The king is dead, long live the king. But who should step into Uncle Joe’s shoes? The good, the bad or the ugly? The good being Georgy Malenkov (Jeffrey Tambor), the droll and indecisive deputy who is more concerned with his hair than the heir, the former of which is described as “did Coco Chanel take a shit on your head?” The bad being Lavrentiy Beria (Simon Russell Beale), a duplicitous member of the inner circle who bags more titles than Pooh-Bah, The Lord High Everything, in The Mikado. And the ugly being Nikita Khrushchev (Steve Buscemi), a wily Old Ruskie played with a New York accent whose strategy as self-appointed peacemaker is to “fuck over anyone who gets in my way”.

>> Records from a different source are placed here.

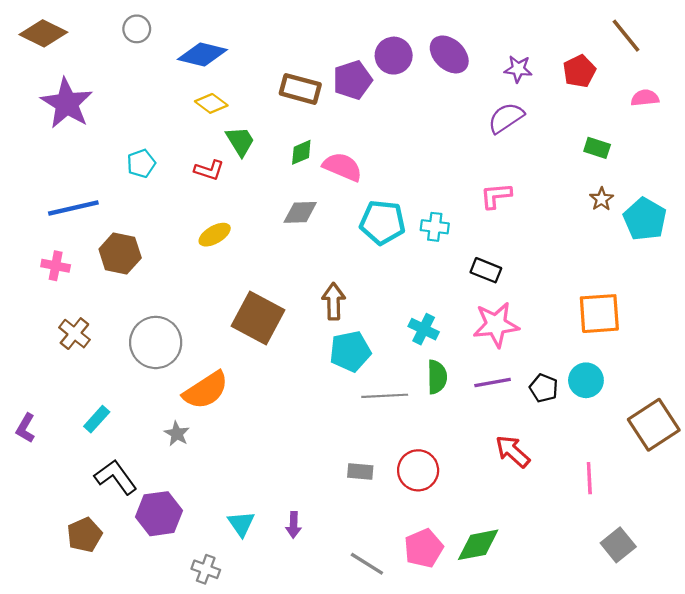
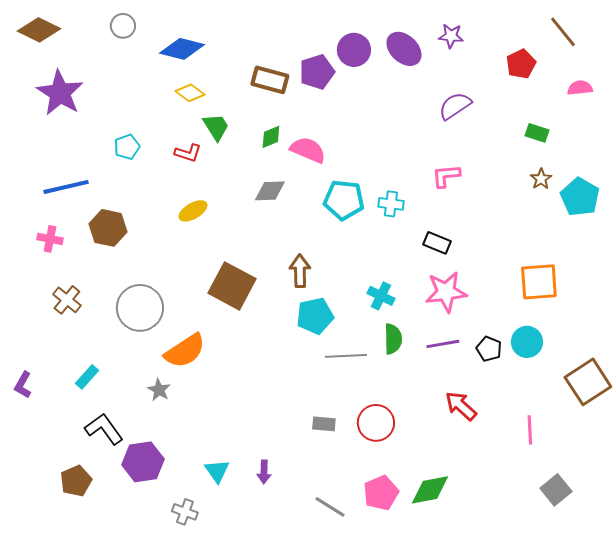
purple star: (518, 69) -> (451, 36), moved

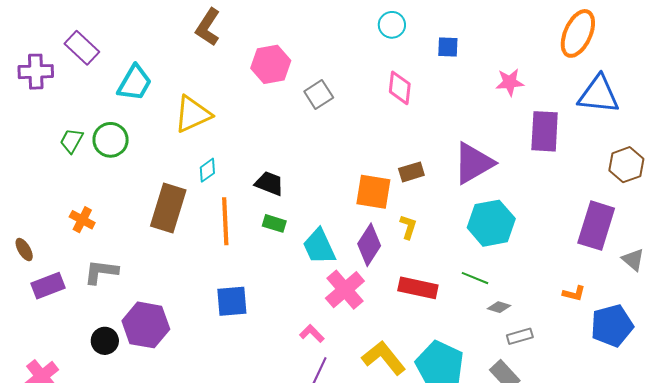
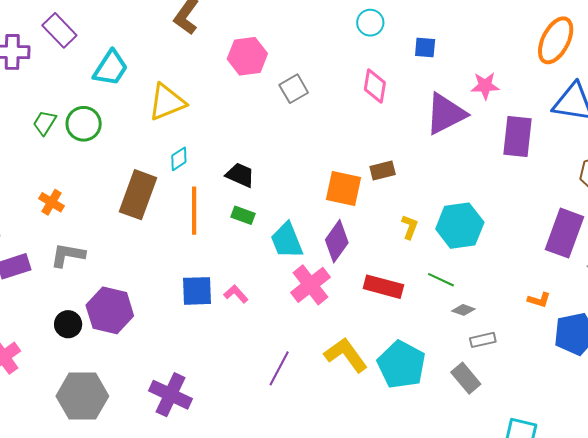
purple triangle: (473, 163) -> (446, 114), moved
yellow L-shape: (408, 227) -> (410, 227), moved
pink L-shape: (312, 334) -> (236, 294), moved

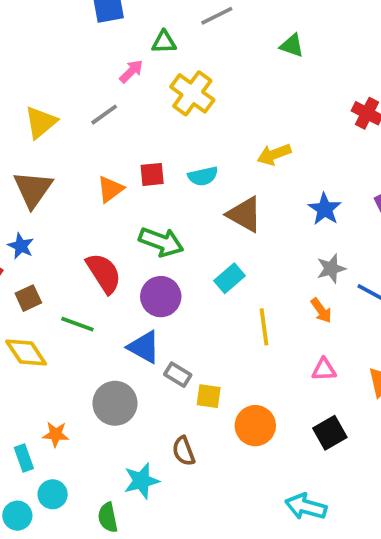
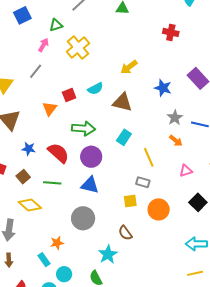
yellow cross: (192, 93) -> (78, 47), turned 30
blue star: (21, 246) -> (29, 149), moved
gray rectangle: (178, 375) -> (143, 182), moved

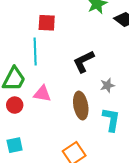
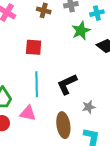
cyan line: (35, 52) -> (37, 84), moved

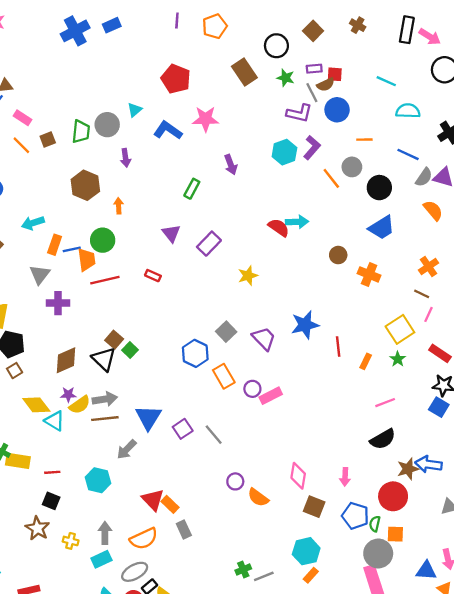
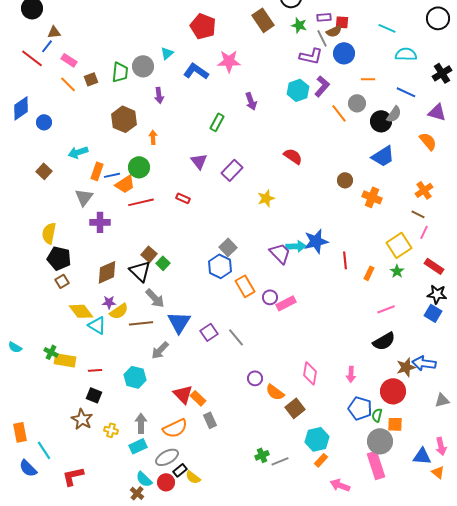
gray semicircle: (424, 177) -> (394, 114), moved
cyan arrow: (297, 222) -> (296, 246), moved
orange trapezoid: (87, 260) -> (125, 184), turned 65
gray square: (226, 332) -> (228, 247), moved
gray arrow: (105, 399) -> (155, 298), moved, turned 55
brown square: (314, 507) -> (295, 408), moved, turned 30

Cue a volley of backstabbing, finger jabbing and loose gabbing as the gleesome threesome wrestle for power and in so doing ride roughshod over anyone who stands in their way, including Michael Palin, Jason Isaacs and Paul Whitehouse as an equally corrupt chorus of movers and shakers. “Should we investigate?” asks a cautious soldier. “Should you shut the fuck up before you get us both killed?” his colleague’s decisive reply.
With Armando Iannucci in the director’s chair and The Thick Of It’s Ian Martin joining him and two others in penning the screenplay, which is based on a French comic strip of the same name, as you can imagine wordplay and farce is very much to the fore. Think the cast of Dad’s Army with a satirical rocket up their “they don’t like it up ’em” jacksies. All of whom deliver impeccable performances, particularly Jeffrey Tambor whose hangdog face provokes smiles and titters without so much as a word from the dialogue-heavy screenplay being spoken.
In fact, the few waves of belly laughs which emerge from a constant swell of wit are provoked by visual rather than verbal set-pieces. The voting and funeral scenes two standouts. As Malenkov says, “I have no idea what is going on.” But it’s a rapid-fire hoot from beginning to end.